One curious issue I'd noted with the Bartlett is that many--but not all--seem to have an unfinished, "raw edge" around the collar of the shoe that evidently isn't too noticeable while being worn, but is decidedly shabby finishing work for a top-of-the-line AE. Through online research and the assistance of StyleForum™ member Profila Binding, I pieced together the history of this "raw edge" issue: Shortly after the acquisition of AE, the bean counters at Caleres determined they could save a cup of coffee by abandoning the more labor-intensive traditional piped collar edge of the Bartlett, and under the marketing guise of "updated, modern styling," switching to a less time-consuming technique of simply cutting the leather (relatively) flush along the edge of the collar.
After extensive complaints regarding the aforementioned aesthetic, AE/Caleres reverted to the traditional collar piping again in 2019. The ultra-soft, supple lambskin lining of the new production, however, has been noted to be something less than as ultra-soft and supple as it was when the Bartlett was first introduced.
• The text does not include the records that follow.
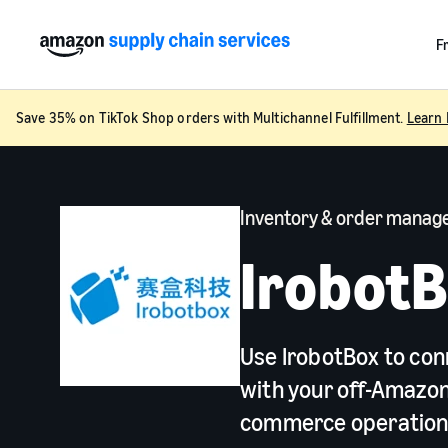
F
Save 35% on TikTok Shop orders with Multichannel Fulfillment.
Learn 
Inventory & order mana
Irobot
Use IrobotBox to con
with your off-Amazon
commerce operatio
Just before the sale ended last week, I'd determined there were 9 pairs of the Bartlett remaining in my size: 5 in the warehouse, and 4 in stores. I called each of the 4 stores, and I found that the pair in three of the stores had the cheapie "raw edge" characteristic. The fourth pair was described over the phone as the rounded-over piping I was looking for, and when I probed the unsuspecting phone rep if these might be a pre-Caleres holdover, he started to tell me that yes; by virtue of the box they looked to be an older pair, until his salesman instinct that told him to hype a factory-fresh pair instead of some old fuddy-duddies collecting dust in the back room evidently kicked in, and he corrected it to, "Well...I'd say they may be from 3-4 months ago or so." I pulled the trigger on that pair.
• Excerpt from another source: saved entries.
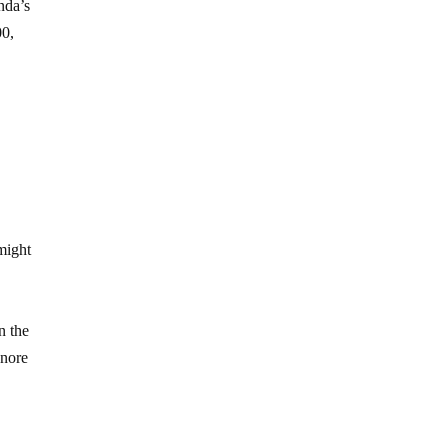
nda’s
00,
might
g
n the
gnore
Upon arrival, I pulled them out of the box to find briefly tried-on, walk-around-for-a-few-minutes scuffing on the soles, and a light scuff or two on the uppers. Those things don't bother me, and I had the idea these were an in-store return at some point. I deferred once again via electronic missive to the expertise of StyleForum™ member Profila Binding, and by virtue of the older-type box, the date on the box, the small Allen Edmonds gold stamp on the heel cushion, the soft-as-butter lambskin lining, and of course the traditional piping along the collar, he opined that my extra work had paid off: I'd landed a pre-Caleres pair of first-quality Bartlett, where no expense was spared in the production.
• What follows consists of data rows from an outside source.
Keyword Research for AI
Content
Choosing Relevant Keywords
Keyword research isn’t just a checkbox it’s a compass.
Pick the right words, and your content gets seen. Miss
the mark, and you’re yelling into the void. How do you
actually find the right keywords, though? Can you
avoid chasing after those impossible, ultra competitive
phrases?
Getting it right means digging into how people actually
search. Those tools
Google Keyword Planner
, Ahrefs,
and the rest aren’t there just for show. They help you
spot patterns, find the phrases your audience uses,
The overwhelming majority of my AE rotation has been culled together from dabondo1 offerings, with a 1990s shell MacNiel and a few other vintage pairs sprinkled in. The Bartlett is only my second brand new purchase, and I don't know that I own a post-Caleres shoe--at least none with the big ALLEN EDMONDS letters I see on their website stamped into the footbeds of their current production.
Has there actually been a tangible drop in quality, and does anyone seek out new/old stock pre-Caleres shoes?